Director: Paul Schrader
Cast: Stellan Skarsgård, Gabriel Mann, Clara Bellar, Billy Crawford
Have I Seen it Before: Never.
Did I Like It: Here’s a confession: For my money, Lankester Merrin (Skarsgård) is one of the least interesting characters in the original The Exorcist (1973), and for that matter, William Peter Blatty’s novel, as well. He wanders throughout the film’s opening scenes encountering vague portents of what is to come (or to the reading of a post-Spielbergian moving going public, accidentally unleashed Pazuzu). He then disappears for the nearly the entirety of the film, only to show up to be just about the only thing that the demon is apparently afraid of.
Hence, hinging a whole movie on the idea thrown around in the film that Merrin once engaged in a protracted exorcism, apparently of Pazuzu, is a bit of strain. Exorcist II: The Heretic (1977) tried—seems like the wrong word, let’s go with “flailed”—to truck in the same area.

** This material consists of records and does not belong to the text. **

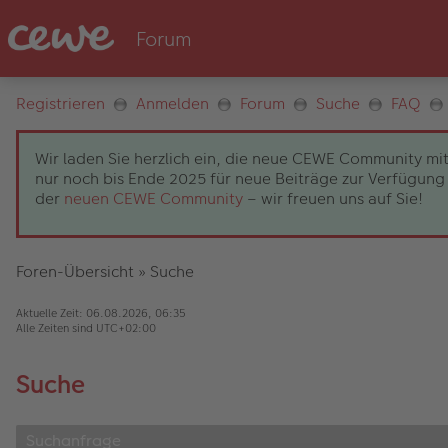
Registrieren
Anmelden
Forum
Suche
FAQ
Wir laden Sie herzlich ein, die neue CEWE Community mit
nur noch bis Ende 2025 für neue Beiträge zur Verfügung 
der
neuen CEWE Community
– wir freuen uns auf Sie!
Foren-Übersicht
»
Suche
Aktuelle Zeit: 06.08.2026, 06:35
Alle Zeiten sind
UTC+02:00
Suche
Suchanfrage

The history of this version is notably fraught. Exorcist: The Beginning (2004) resulted after this version was deemed as too dull and unexciting by the studio, which in turn was too stupid, needlessly bloody, and fundamentally unwatchable, necessitating the release of this film which by all rights would have been otherwise lost…
And he’s another confession (priests will have that effect on people): I’m not sure I disagree with Warner Bros.’s assessment* that this version is a little turgid. It reckons with some serious themes like morality and faith, but it’s not reaching for anything that the original film didn’t very nearly perfect. Letting Renny Harlin have at the film likely wasn’t the right answer to remedy the film’s problems**.
*For me to ever even dream of admitting that Warner Bros. made the correct decision where a controversial sequel is truly a strange turn of events.
**I took a quick look at the plot summary for The Beginning and determined that it did sound pretty dumb. Just not The Heretic level of dumb.